R.E.M., Open Source, and Staying Alive When an Industry Shifts

Over the weekend, Nat posted “Artistic License 2.0 and … REM?!” which noted that the veteran rock’n’roll band was releasing its new video under an open license (if not in an open format). It’s good to see an old band learn a new trick, and it suggests what those in the music industry might do if they want to have a future in it.

In “A rare post about the music industry that isn’t completely depressing,” I looked at Jill Sobule’s attempt to fund her next record via online contributions. It’s a savvy attempt that seems to be succeeding: she’s more than two-thirds on her way to meeting her not-so-modest recording budget. A performer like Sobule (and, as we’ll see shortly, R.E.M.) comes to alternate ways of funding or promoting new music with baggage — unlike younger performers, like Yael Naim, who can get lucky thanks to novelty (see “Steve Jobs rules the recording industry. Now what?”) These performers are experimenting with new ways to get heard because the old ways weren’t working. Prince, to cite one high-profile example, wouldn’t have started distributing his records via concert add-ons or newspaper inserts if the old distribution methods were still working for him.
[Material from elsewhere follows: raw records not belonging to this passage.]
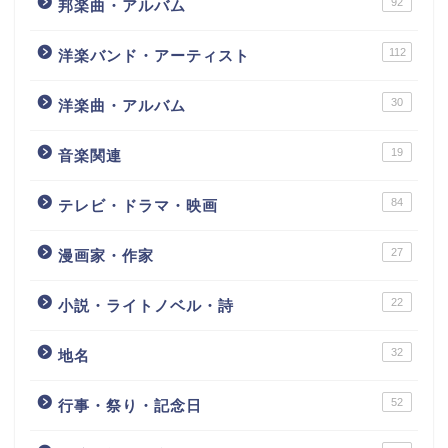
92
邦楽曲・アルバム
112
洋楽バンド・アーティスト
30
洋楽曲・アルバム
19
音楽関連
84
テレビ・ドラマ・映画
27
漫画家・作家
22
小説・ライトノベル・詩
32
地名
52
行事・祭り・記念日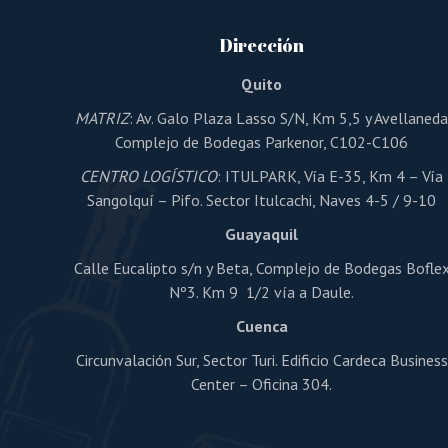
Dirección
Quito
MATRIZ
: Av. Galo Plaza Lasso S/N, Km 5,5 y Avellaned
Complejo de Bodegas Parkenor, C102-C106
CENTRO LOGÍSTICO
: ITULPARK, Vía E-35, Km 4 – Vía
Sangolquí – Pifo. Sector Itulcachi, Naves 4-5 / 9-10
Guayaquil
Calle Eucalipto s/n y Beta, Complejo de Bodegas Bofle
Nº3. Km 9 1/2 vía a Daule.
Cuenca
Circunvalación Sur, Sector Turi. Edificio Cardeca Business
Center – Oficina 304.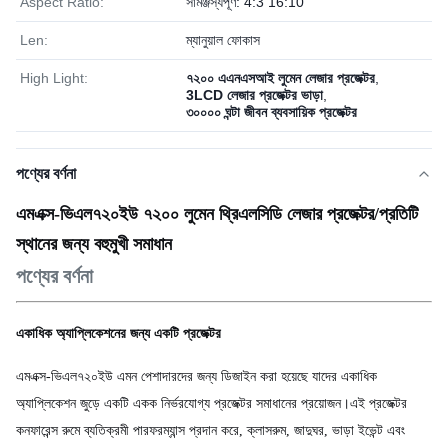
Aspect Ratio:
সামঞ্জস্যপূর্ণ: 4:3 16:10
Len:
ম্যানুয়াল ফোকাস
High Light:
৭২০০ এএনএসআই লুমেন লেজার প্রজেক্টর
,
3LCD লেজার প্রজেক্টর ভাড়া
,
৩০০০০ ঘন্টা জীবন ব্যবসায়িক প্রজেক্টর
পণ্যের বর্ণনা
এমএক্স-ভিএল৭২০ইউ ৭২০০ লুমেন থ্রিএলসিডি লেজার প্রজেক্টর/প্রতিটি
স্থানের জন্য বহুমুখী সমাধান
পণ্যের বর্ণনা
একাধিক অ্যাপ্লিকেশনের জন্য একটি প্রজেক্টর
এমএক্স-ভিএল৭২০ইউ এমন পেশাদারদের জন্য ডিজাইন করা হয়েছে যাদের একাধিক
অ্যাপ্লিকেশন জুড়ে একটি একক নির্ভরযোগ্য প্রজেক্টর সমাধানের প্রয়োজন।এই প্রজেক্টর
কনফারেন্স রুমে ব্যতিক্রমী পারফরম্যান্স প্রদান করে, ক্লাসরুম, জাদুঘর, ভাড়া ইভেন্ট এবং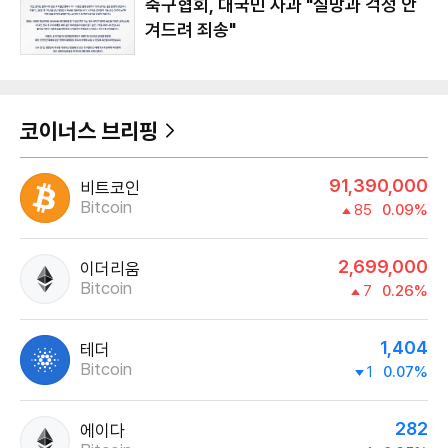
축구협회, 대국민 사과 "실망과 걱정 안
겨드려 죄송"
코이너스 브리핑
91,390,000
비트코인
Bitcoin
85
0.09%
2,699,000
이더리움
Bitcoin
7
0.26%
1,404
테더
Bitcoin
1
0.07%
282
에이다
R.E.M. can still be a thrilling band live, but its commercial heyday was long ago — back when the U.S. president was Ronald Reagan, in fact — and even diehard fans acknowledge that the trio’s recorded work has limped since the band’s original drummer, Bill Berry, left 11 years ago. The band’s decision to distribute the “Supernatural Superserious” video is, at its heart, an attempt to create buzz for the record. That’s something the band has been trying for months, in particular its attempt to hype the relatively rocking nature of the new record, after a number of ballad-heavy snoozefests.
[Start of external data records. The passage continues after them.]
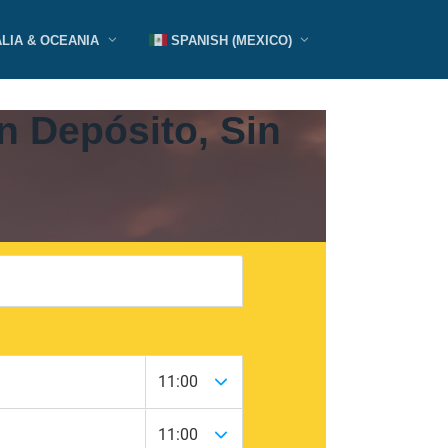
LIA & OCEANIA
SPANISH (MEXICO)
n Depósito, Sin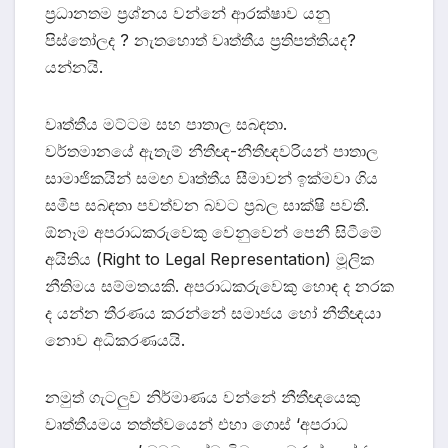
ප්‍රධානතම ප්‍රශ්නය වන්නේ ආරක්ෂාව යනු
පිස්තෝලද ? නැතහොත් වෘත්තීය ප්‍රතිපත්තියද?
යන්නයි.
වෘත්තීය මට්ටම සහ පාතාල සබඳතා.
වර්තමානයේ ඇතැම් නීතීඥ-නීතීඥවරියන් පාතාල
සාමාජිකයින් සමඟ වෘත්තීය සීමාවන් ඉක්මවා ගිය
සමීප සබඳතා පවත්වන බවට ප්‍රබල සාක්ෂි පවතී.
ඕනෑම අපරාධකරුවෙකු වෙනුවෙන් පෙනී සිටීමේ
අයිතිය (Right to Legal Representation) මූලික
නීතිමය සම්මතයකි. අපරාධකරුවෙකු හොඳ ද නරක
ද යන්න තීරණය කරන්නේ සමාජය හෝ නීතීඥයා
නොව අධිකරණයයි.
නමුත් ගැටලුව නිර්මාණය වන්නේ නීතීඥයෙකු
වෘත්තීයමය තත්ත්වයෙන් එහා ගොස් ‘අපරාධ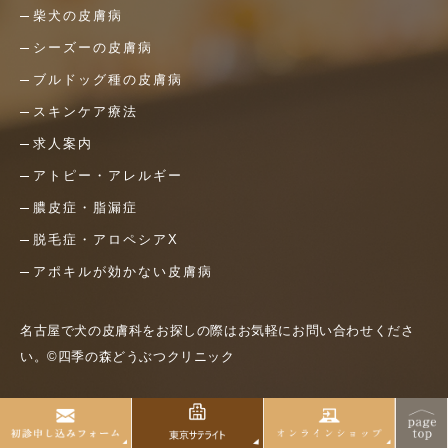
柴犬の皮膚病
シーズーの皮膚病
ブルドッグ種の皮膚病
スキンケア療法
求人案内
アトピー・アレルギー
膿皮症・脂漏症
脱毛症・アロペシアX
アポキルが効かない皮膚病
名古屋で犬の皮膚科をお探しの際はお気軽にお問い合わせくださ
い。©四季の森どうぶつクリニック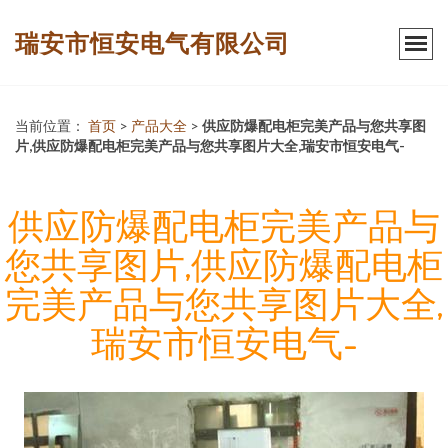
瑞安市恒安电气有限公司
当前位置：
首页
>
产品大全
>
供应防爆配电柜完美产品与您共享图
片,供应防爆配电柜完美产品与您共享图片大全,瑞安市恒安电气-
供应防爆配电柜完美产品与
您共享图片,供应防爆配电柜
完美产品与您共享图片大全,
瑞安市恒安电气-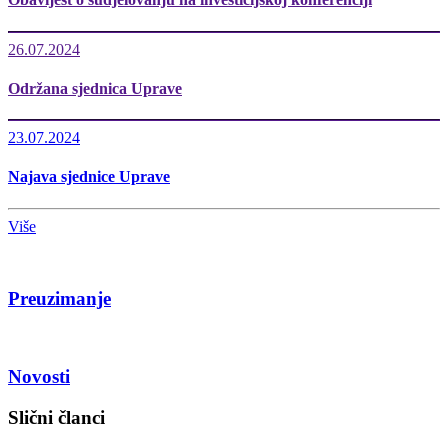
26.07.2024
Održana sjednica Uprave
23.07.2024
Najava sjednice Uprave
Više
Preuzimanje
Novosti
Slični članci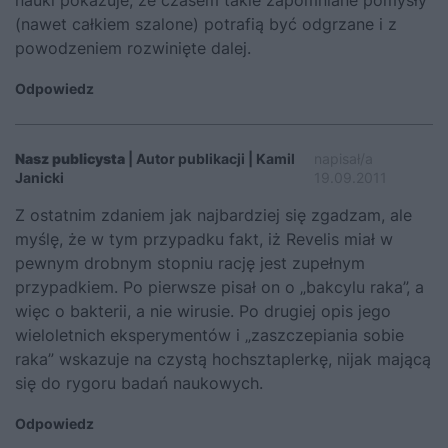
nauki pokazuje, że czasem takie zapomniane pomysły
(nawet całkiem szalone) potrafią być odgrzane i z
powodzeniem rozwinięte dalej.
Odpowiedz
Nasz publicysta
| Autor publikacji | Kamil
napisał/a
Janicki
19.09.2011
Z ostatnim zdaniem jak najbardziej się zgadzam, ale
myślę, że w tym przypadku fakt, iż Revelis miał w
pewnym drobnym stopniu rację jest zupełnym
przypadkiem. Po pierwsze pisał on o „bakcylu raka”, a
więc o bakterii, a nie wirusie. Po drugiej opis jego
wieloletnich eksperymentów i „zaszczepiania sobie
raka” wskazuje na czystą hochsztaplerkę, nijak mającą
się do rygoru badań naukowych.
Odpowiedz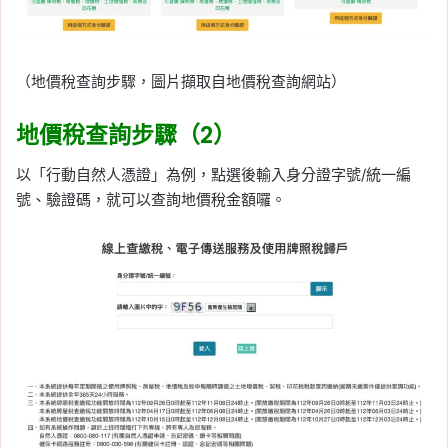
（地價稅查詢步驟，圖片擷取自地價稅查詢網站）
地價稅查詢步驟（2）
以「行動自然人憑證」為例，點選後輸入身分證字號/統一編
號、驗證碼，就可以查詢地價稅金額囉。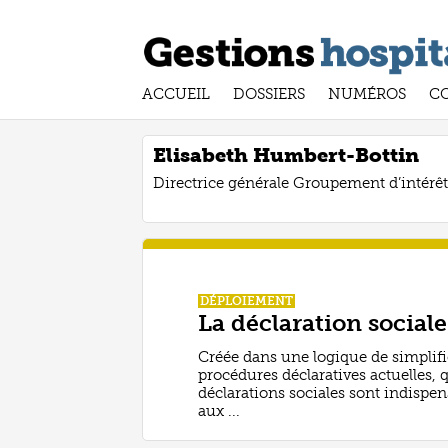
ACCUEIL
DOSSIERS
NUMÉROS
C
Elisabeth Humbert-Bottin
Directrice générale Groupement d’intérê
DÉPLOIEMENT
La déclaration social
Créée dans une logique de simplifi
procédures déclaratives actuelles, 
déclarations sociales sont indispen
aux ...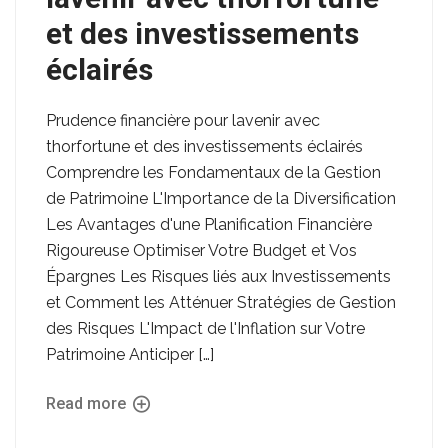
et des investissements
éclairés
Prudence financière pour lavenir avec
thorfortune et des investissements éclairés
Comprendre les Fondamentaux de la Gestion
de Patrimoine L'Importance de la Diversification
Les Avantages d'une Planification Financière
Rigoureuse Optimiser Votre Budget et Vos
Épargnes Les Risques liés aux Investissements
et Comment les Atténuer Stratégies de Gestion
des Risques L'Impact de l'Inflation sur Votre
Patrimoine Anticiper […]
Read more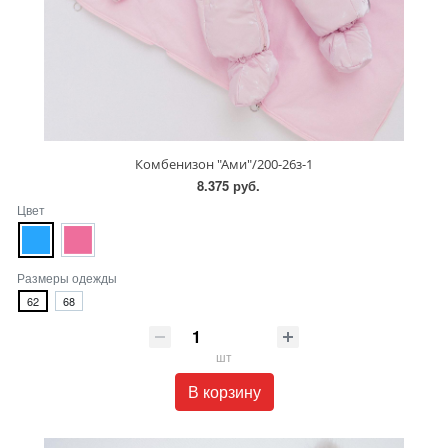
Комбенизон "Ами"/200-26з-1
8.375 руб.
Цвет
Размеры одежды
62
68
шт
В корзину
That’s not necessarily a bad thing. Commercial desperation can lead to innovation, both in terms of the art itself and the art with which you sell it. Everyone is eulogizing the death of the traditional rock’n’roll business, but the successful old rockers are still successful. Bruce Springsteen is selling out arenas and will move up to stadiums in the summer. Tom Petty’s Super Bowl halftime gig — timed right before his summer tour tickets went on sale — rejuvenated his record sales. And the hoary hard-rock band Aerosmith has turned to a new installment in a successful videogame franchise to keep up its profile. Even when radio and even video outlets have turned cool to these performers, there’s still an audience waiting to hear, see, or play with them. The lack of traditional intermediaries does not mean there’s a lack of audience.
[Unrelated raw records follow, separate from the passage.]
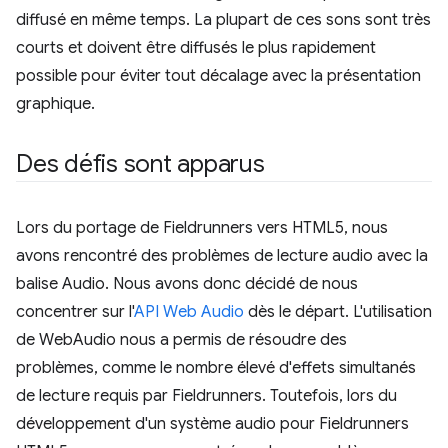
diffusé en même temps. La plupart de ces sons sont très
courts et doivent être diffusés le plus rapidement
possible pour éviter tout décalage avec la présentation
graphique.
Des défis sont apparus
Lors du portage de Fieldrunners vers HTML5, nous
avons rencontré des problèmes de lecture audio avec la
balise Audio. Nous avons donc décidé de nous
concentrer sur l'
API Web Audio
dès le départ. L'utilisation
de WebAudio nous a permis de résoudre des
problèmes, comme le nombre élevé d'effets simultanés
de lecture requis par Fieldrunners. Toutefois, lors du
développement d'un système audio pour Fieldrunners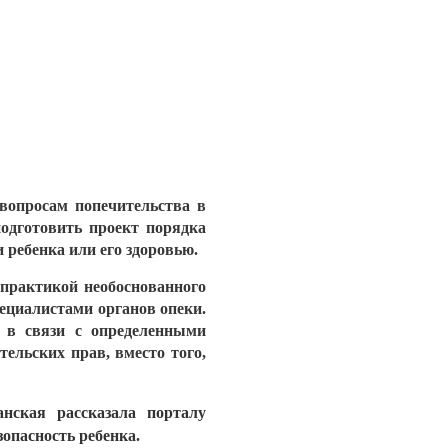
вопросам попечительства в
подготовить проект порядка
 ребенка или его здоровью.
 практикой необоснованного
ециалистами органов опеки.
и в связи с определенными
ельских прав, вместо того,
ская рассказала порталу
опасность ребенка.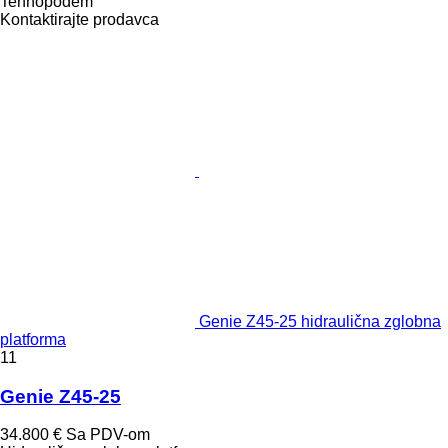
Tehnopodem
Kontaktirajte prodavca
Genie Z45-25 hidraulična zglobna
platforma
11
Genie Z45-25
34.800 €
Sa PDV-om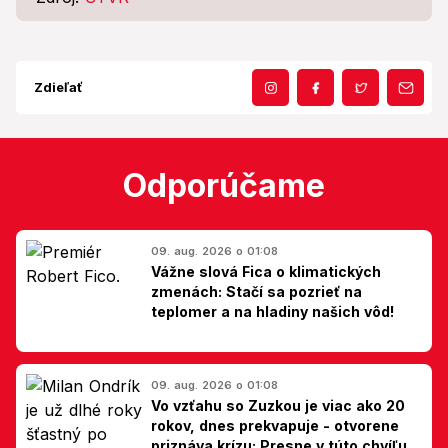
Zdieľať
Odporúčame
09. aug. 2026 o 01:08
Vážne slová Fica o klimatických
zmenách: Stačí sa pozrieť na
teplomer a na hladiny našich vôd!
09. aug. 2026 o 01:08
Vo vzťahu so Zuzkou je viac ako 20
rokov, dnes prekvapuje - otvorene
priznáva krízu: Presne v túto chvíľu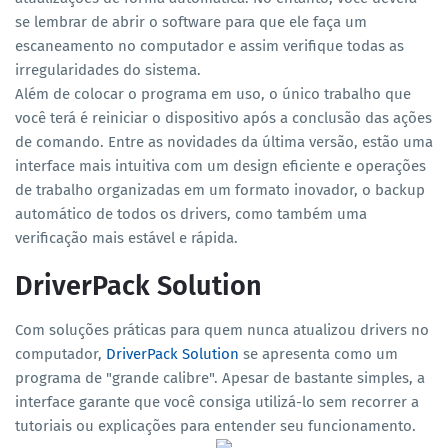
se lembrar de abrir o software para que ele faça um
escaneamento no computador e assim verifique todas as
irregularidades do sistema.
Além de colocar o programa em uso, o único trabalho que
você terá é reiniciar o dispositivo após a conclusão das ações
de comando. Entre as novidades da última versão, estão uma
interface mais intuitiva com um design eficiente e operações
de trabalho organizadas em um formato inovador, o backup
automático de todos os drivers, como também uma
verificação mais estável e rápida.
DriverPack Solution
Com soluções práticas para quem nunca atualizou drivers no
computador,
DriverPack Solution
se apresenta como um
programa de "grande calibre". Apesar de bastante simples, a
interface garante que você consiga utilizá-lo sem recorrer a
tutoriais ou explicações para entender seu funcionamento.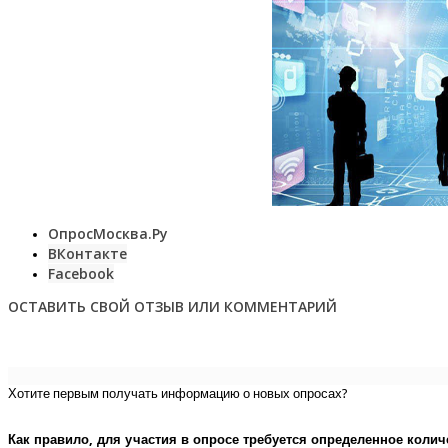
ОпросМосква.Ру
ВКонтакте
Facebook
ОСТАВИТЬ СВОЙ ОТЗЫВ ИЛИ КОММЕНТАРИЙ
Хотите первым получать информацию о новых опросах?
Как правило, для участия в опросе требуется определенное колич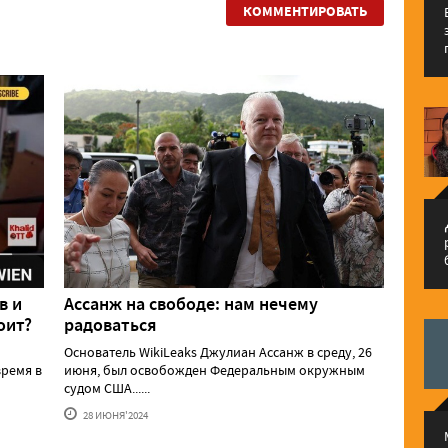
КОММЕНТИРОВАТЬ
م
в и
Ассанж на свободе: нам нечему
оит?
радоваться
Основатель WikiLeaks Джулиан Ассанж в среду, 26
ремя в
июня, был освобожден Федеральным окружным
судом США......
28 ИЮНЯ'2024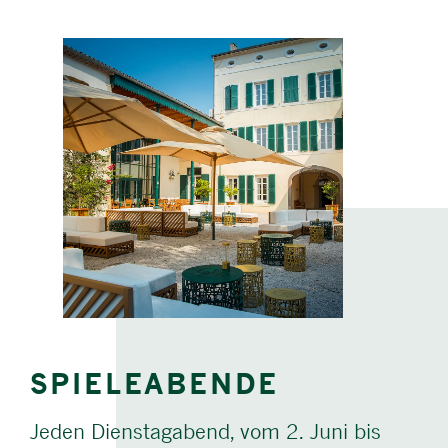
SPIELEABENDE
Jeden Dienstagabend, vom 2. Juni bis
Having emerged from the early-’80s Amerindie movement, an assemblage of rock’n’roll bands with a combination of optimism and hardheadedness that mirrored the very best of the open source movement, R.E.M. knows it can’t compete with what’s at the top of the charts. It’s unlikely that fans of the current flavors — Miley Cyrus, Flo Rida, or T-Pain — will be moved by R.E.M.’s music. But the band isn’t ready to rent its songs to Madison Avenue or diverge from the aesthetic that made them stars. If you can’t play on an even field, change the field. Just as open source projects reached critical mass by serving areas the proprietary vendors were ignoring or giving short shrift, the Amerindie bands — in love with punk’s sense of possibility — provided an alternative to the mainstream. Now, the thinking goes, we can’t get people to find out about our new record the usual ways, we have to find new ways. The future, as always, belongs to the clever.